Source records:

*** Begin section ***

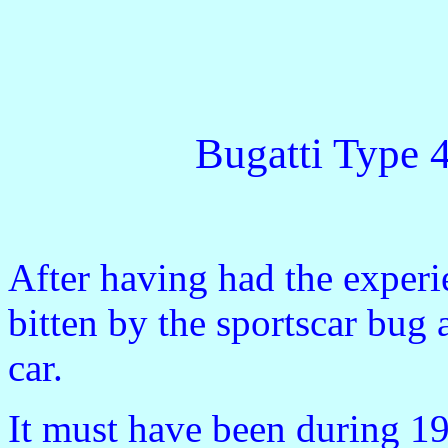
Bugatti Type 4
After having had the experi
bitten by the sportscar bug
car.
It must have been during 1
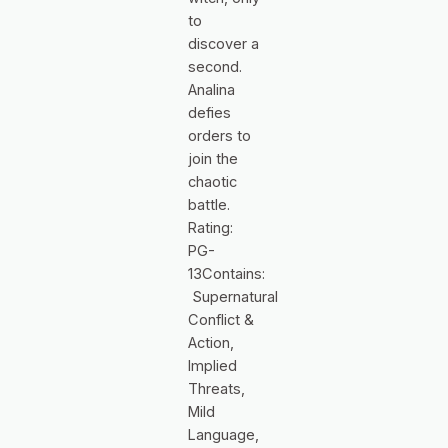
to
discover a
second.
Analina
defies
orders to
join the
chaotic
battle.
Rating:
PG-
13Contains:
Supernatural
Conflict &
Action,
Implied
Threats,
Mild
Language,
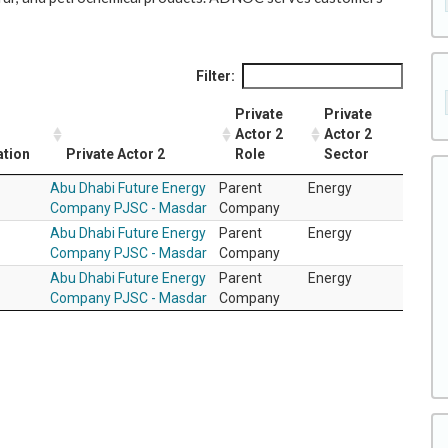
Filter:
Private
Private
Actor 2
Actor 2
ation
Private Actor 2
Role
Sector
Abu Dhabi Future Energy
Parent
Energy
Company PJSC - Masdar
Company
Abu Dhabi Future Energy
Parent
Energy
Company PJSC - Masdar
Company
Abu Dhabi Future Energy
Parent
Energy
Company PJSC - Masdar
Company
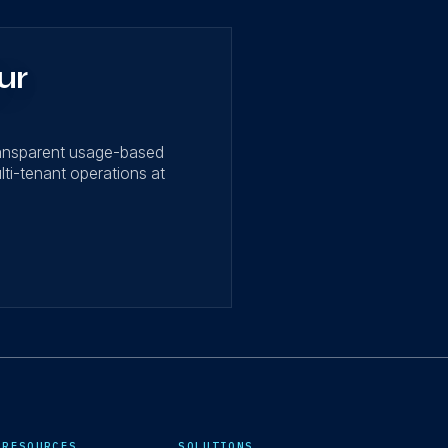
ur
ransparent usage-based
lti-tenant operations at
RESOURCES
SOLUTIONS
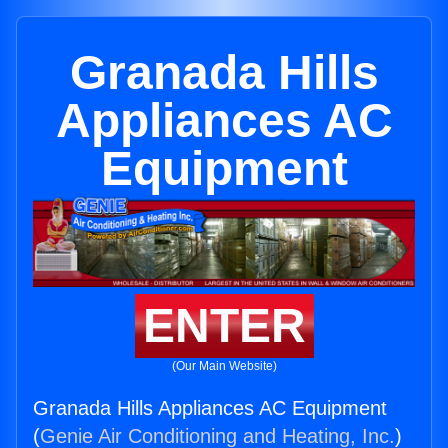
Granada Hills
Appliances AC
Equipment
ENTER
(Our Main Website)
Granada Hills Appliances AC Equipment
(
Genie Air Conditioning and Heating, Inc.
)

*** End section ***

Using the material above, work out how many lines contain the string "Equipment". Give the number only.

Solution for this problem:
2